No ano seguinte, a Festa do Padroeiro S. Pedro e mais a de S. Paulo que é ao outro dia, foram de arromba. Um conterrâneo muito rico e a residir no Brasil mandou verba farta, juntou-se-lhe mais outra recolhida na terra, e até duas estátuas em mármore se fizeram aos santos apóstolos.    

Como é timbre, o regressado tinha de edificar casa nova, edificou, e ainda está em pé. Mas não se julgue que é uma casa qualquer ou igual a tantas outras. Não senhor. Nem ele seria quem era. Homessa! Foi toda revestida com azulejos de muitas cores e as janelas levaram persianas. Coisa nunca vista na época.     

Mas não visto noutra até hoje, é o telhado em bico, mas ao contrário, fazendo a água das chuvas escorrer por um rego até ao cano em direção ao solo. Era um assombro a casa. Pacata e bonita num lugar calmo e bonito, não lhe faltando um carro portão adentro. Um luxo e tudo corria pelo melhor.     

Mas um dia houve um estrondo. Um espanto de fazer uma pessoa benzer-se com a mão esquerda. O Brasileiro e uma mulher casada da terra apaixonaram-se e aproximaram-se. Ninguém se apercebeu. Só se soube depois da abalada de ambos para longe.

Os encontros eram fortuitos se os houve, e o namoro era essencialmente mantido e passado em cartas deixadas num buraco numa parede num certo sítio. No entanto nada custa acreditar que era ardente. Muito ardente e com muitas juras de amor.   

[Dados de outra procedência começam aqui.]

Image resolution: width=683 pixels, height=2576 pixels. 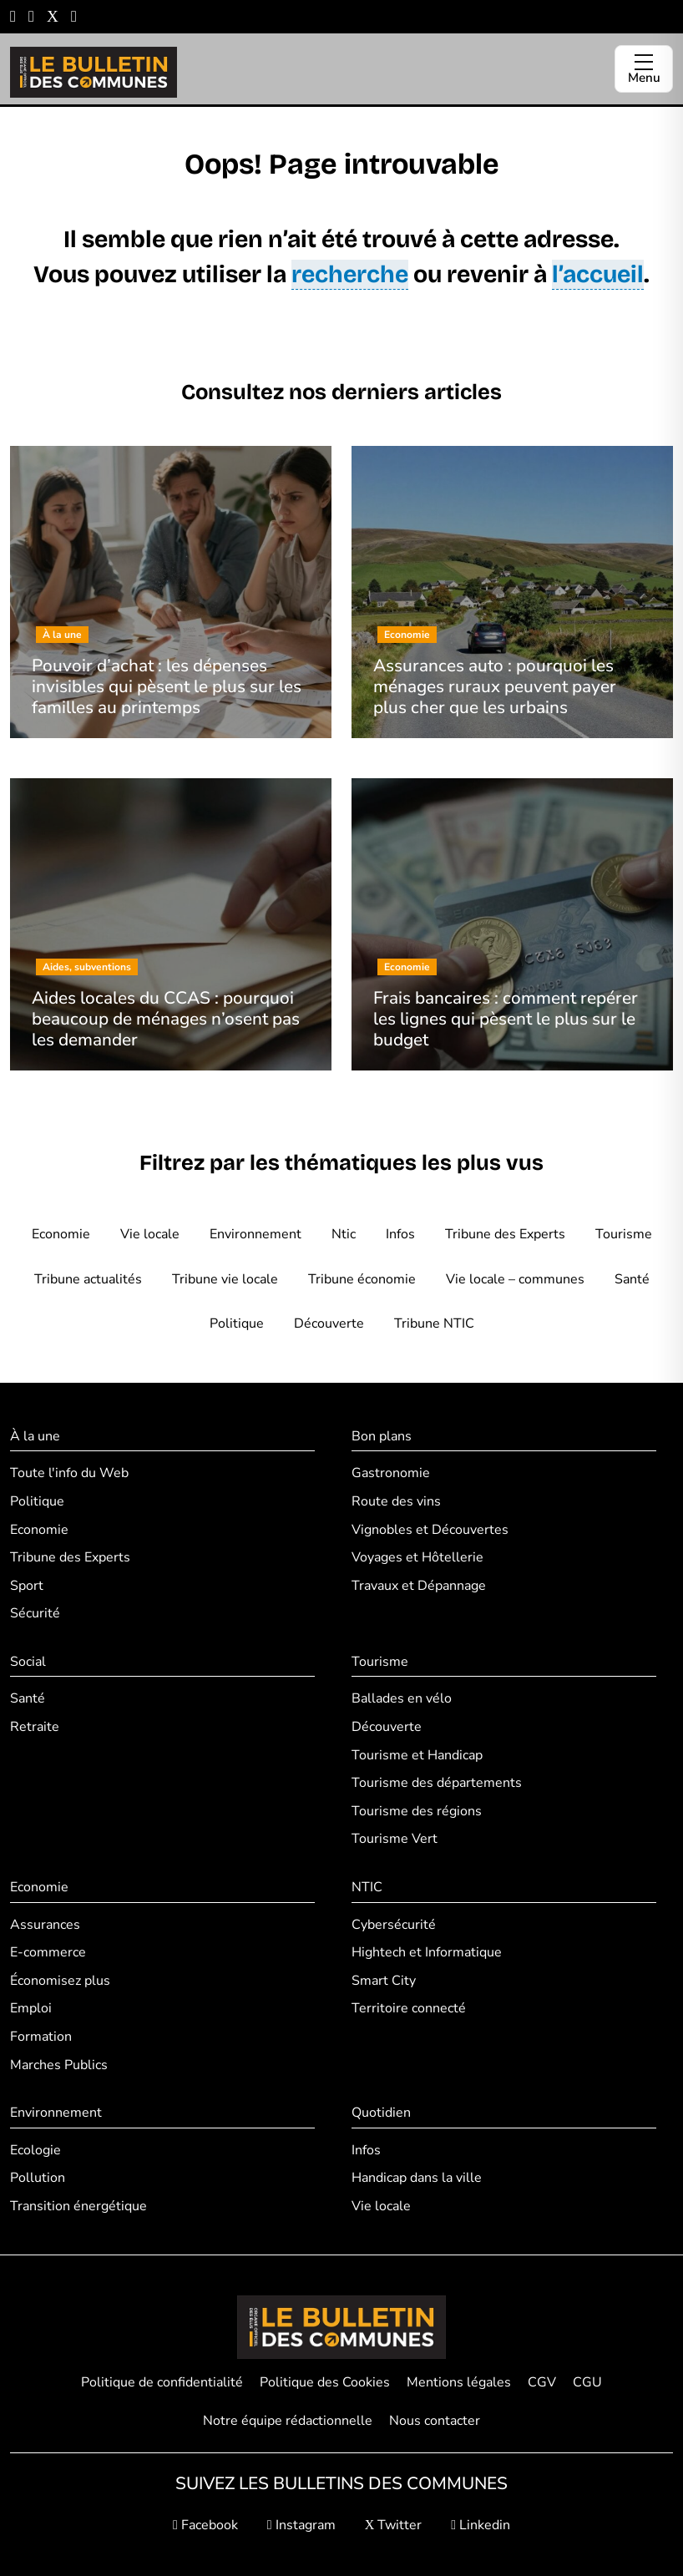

Queimou ao ponto de deixarem tudo e todos indo procurar nova vida noutros mundos vivendo um amor que terá sido para sempre. Não sei. Nestas coisas do amor, não há juiz que valha nem regra que faça lei.

Seja como for, perderam-se de amor e deitaram a perder e esquecer tudo o que era passado. Fugiram como se dizia, porque o destino lhes marcou a hora indicando-lhes novos destinos a fazer e a percorrer.

No do Brasileiro estaria o ponto em que qual tufão arribou à terra natal para deixar marca e para queimar e ser queimado por um cego amor.